Submitted to: Crop Science
Publication Type: Peer Reviewed Journal
Publication Acceptance Date: 1/17/2005
Publication Date: 8/1/2005
Citation: Bilyeu, K.D., Palavalli, L., Sleper, D., Beuselinck, P.R. 2005. Mutations in soybean microsomal omega-3 fatty acid desaturase genes reduce linolenic acid concentration in soybean seeds. Crop Science. 45:1830-1836. Interpretive Summary: More soybeans are produced than any other legume crop in the world. Soybeans have value from their high protein meal and abundant oil. Typically, soybean oil consists of undesirably high amounts of linolenic acid. There are soybean lines that have lower linolenic acid than is typically found, but breeding for low linolenic acid soybeans is complicated by the complex nature of the trait. Molecular markers specific to the desired traits are valuable tools in breeding programs. Our strategy relied on targeting three genes coding for enzymes that produce linolenic acid. In the low linolenic soybean lines, we identified mutations in two of the three targeted genes. Molecular markers were developed that distinguish the mutant genes from their normal counterparts. We analyzed the progeny from crosses between low linolenic and standard soybean lines, and found their seeds contained low levels of linolenic acid when the mutations were inherited. The results of this research will allow the efficient production of elite soybean varieties with the low linolenic acid trait and thus will benefit plant breeders and soybean producers.

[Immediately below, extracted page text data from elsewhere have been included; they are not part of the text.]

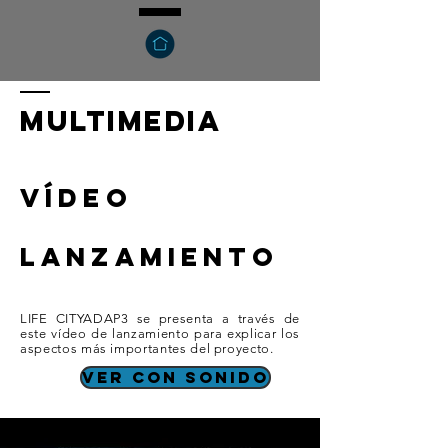
multimedia
​VÍDEO
LANZAMIENTO
LIFE CITYADAP3 se presenta a través de
este vídeo de lanzamiento para explicar los
aspectos más importantes del proyecto.
ver con sonido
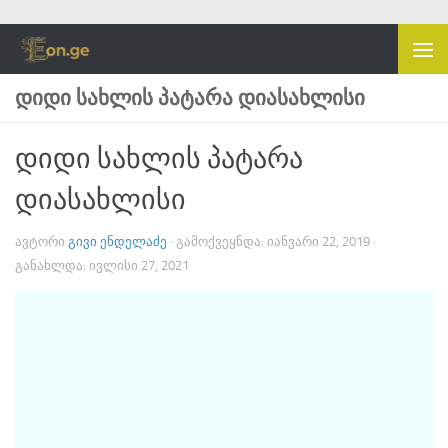
Skip to content
ᲓᲘᲓᲘ ᲡᲐᲮᲚᲘᲡ ᲞᲐᲢᲐᲠᲐ ᲓᲘᲐᲡᲐᲮᲚᲘᲡᲘ
დიდი სახლის პატარა
დიასახლისი
ᲐᲕᲢᲝᲠᲘ
ᲒᲘᲕᲘ ᲔᲜᲓᲔᲚᲐᲫᲔ
· ᲒᲐᲛᲝᲥᲕᲔᲧᲜᲓᲐ:
ᲘᲐᲜᲕᲐᲠᲘ 22, 2019
·
ᲒᲐᲜᲐᲮᲚᲓᲐ:
ᲘᲕᲚᲘᲡᲘ 27, 2021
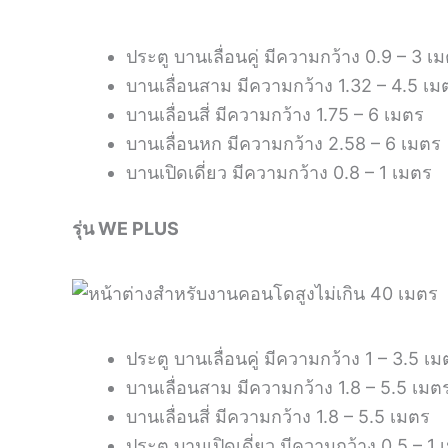
ประตู บานเลื่อนคู่ มีความกว้าง 0.9 – 3 เ
บานเลื่อนสาม มีความกว้าง 1.32 – 4.5 เม
บานเลื่อนสี่ มีความกว้าง 1.75 – 6 เมตร
บานเลื่อนหก มีความกว้าง 2.58 – 6 เมตร
บานเปิดเดี่ยว มีความกว้าง 0.8 – 1 เมตร
รุ่น WE PLUS
ประตู บานเลื่อนคู่ มีความกว้าง 1 – 3.5 เ
บานเลื่อนสาม มีความกว้าง 1.8 – 5.5 เมต
บานเลื่อนสี่ มีความกว้าง 1.8 – 5.5 เมตร
ประตู บานเปิดเดี่ยว มีความกว้าง 0.5 – 1 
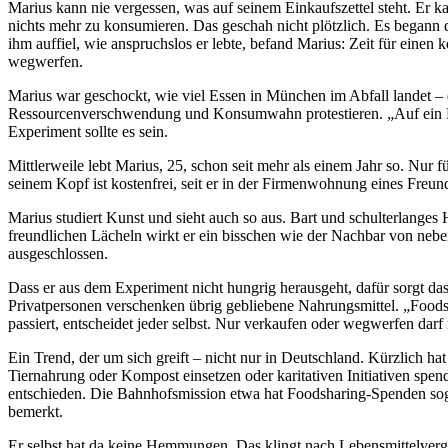
Marius kann nie vergessen, was auf seinem Einkaufszettel steht. Er k
nichts mehr zu konsumieren. Das geschah nicht plötzlich. Es begann 
ihm auffiel, wie anspruchslos er lebte, befand Marius: Zeit für ein
wegwerfen.
Marius war geschockt, wie viel Essen in München im Abfall landet –
Ressourcenverschwendung und Konsumwahn protestieren. „Auf ein Pro
Experiment sollte es sein.
Mittlerweile lebt Marius, 25, schon seit mehr als einem Jahr so. Nur
seinem Kopf ist kostenfrei, seit er in der Firmenwohnung eines Freund
Marius studiert Kunst und sieht auch so aus. Bart und schulterlange
freundlichen Lächeln wirkt er ein bisschen wie der Nachbar von neben
ausgeschlossen.
Dass er aus dem Experiment nicht hungrig herausgeht, dafür sorgt das
Privatpersonen verschenken übrig gebliebene Nahrungsmittel. „Foodsa
passiert, entscheidet jeder selbst. Nur verkaufen oder wegwerfen darf
Ein Trend, der um sich greift – nicht nur in Deutschland. Kürzlich h
Tiernahrung oder Kompost einsetzen oder karitativen Initiativen spen
entschieden. Die Bahnhofsmission etwa hat Foodsharing-Spenden soga
bemerkt.
Er selbst hat da keine Hemmungen. Das klingt nach Lebensmittelvergi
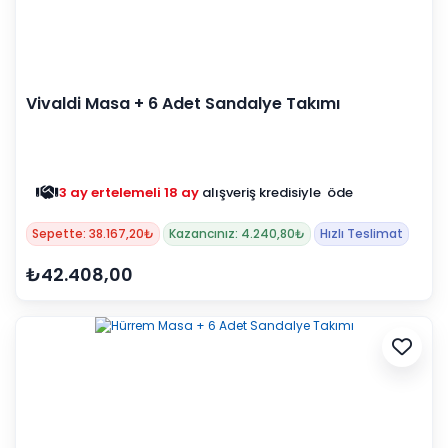
Vivaldi Masa + 6 Adet Sandalye Takımı
3 ay ertelemeli 18 ay
alışveriş kredisiyle öde
Sepette: 38.167,20₺
Kazancınız: 4.240,80₺
Hızlı Teslimat
₺42.408,00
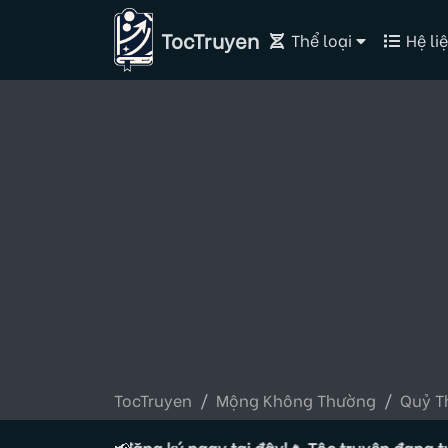
TocTruyen
Thể loại
Hệ liệ
TocTruyen
Mộng Không Thường
Quỷ T
Tác giả, đăng ký ngay tại đây!
📢
🔥 Tộc truyện đang tuyển Tác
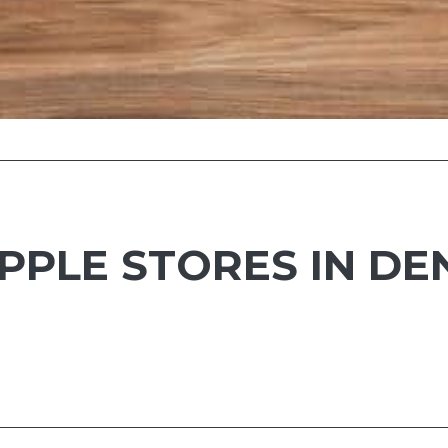
PLE STORES IN DEN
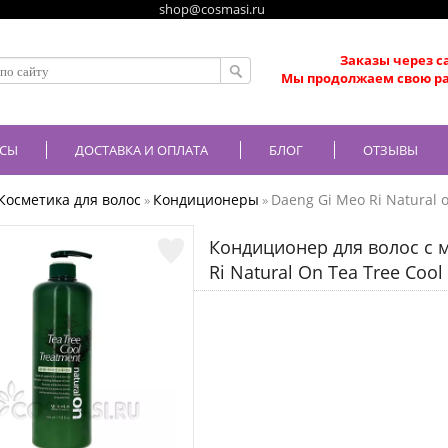
shop@cosmasi.ru
Заказы через с
Мы продолжаем свою ра
СЫ
ДОСТАВКА И ОПЛАТА
БЛОГ
ОТЗЫВЫ
Косметика для волос
Кондиционеры
Daeng Gi Meo Ri Natural 
»
»
Кондиционер для волос с 
Ri Natural On Tea Tree Cool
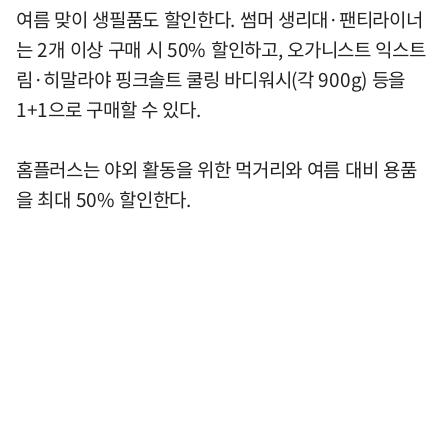
여름 맞이 생필품도 할인한다. 썸머 생리대·팬티라이너
는 2개 이상 구매 시 50% 할인하고, 오가니스트 익스트
림·히말라야 핑크솔트 쿨링 바디워시(각 900g) 등을
1+1으로 구매할 수 있다.
홈플러스는 야외 활동을 위한 먹거리와 여름 대비 용품
을 최대 50% 할인한다.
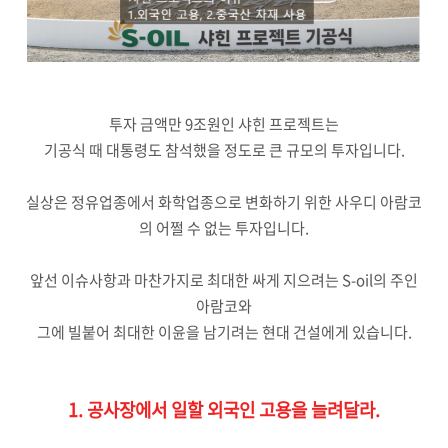
투자 금액만 9조원인 샤힌 프로젝트는
기공식 때 대통령도 참석했을 정도로 큰 규모의 투자입니다.
실상은 정유업종에서 화학업종으로 변화하기 위한 사우디 아람코
의 어쩔 수 없는 투자입니다.
앞선 이슈사항과 마찬가지로 최대한 싸게 지으려는 S-oil의 주인
아람코와
그에 빌붙어 최대한 이윤을 남기려는 현대 건설에게 있습니다.
1. 공사장에서 일할 외국인 고용을 늘려달라.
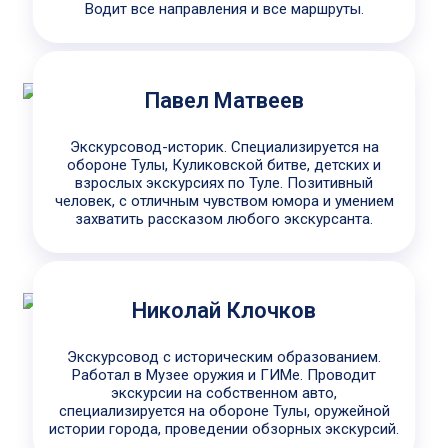
Водит все направления и все маршруты.
Павел Матвеев
Экскурсовод-историк. Специализируется на
обороне Тулы, Куликовской битве, детских и
взрослых экскурсиях по Туле. Позитивный
человек, с отличным чувством юмора и умением
захватить рассказом любого экскурсанта.
Николай Клочков
Экскурсовод с историческим образованием.
Работал в Музее оружия и ГИМе. Проводит
экскурсии на собственном авто,
специализируется на обороне Тулы, оружейной
истории города, проведении обзорных экскурсий.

Technical Abstract: One major locus (Fan) and several minor loci have been shown to contribute to the linolenic acid level in soybean seeds. The Fan gene encodes a microsomal omega-3 fatty acid desaturase (Arabidopsis FAD3 homologue), and soybeans contain three FAD3 genes. The objective of this work was to characterize candidate soybean FAD3 genes from low linolenic acid soybean lines and associate those alleles with the trait. Mutations in two of the three soybean FAD3 genes were identified, and genotypes with the mutant alleles conferred a reduction of over two-thirds of the linolenic acid present in the seed. The two mutant genes contributed unequally but additively to the phenotype. The results demonstrated the mutant genotype can be identified with molecular markers in the F2 generation, and the low linolenic acid trait will be stably inherited in subsequent generations.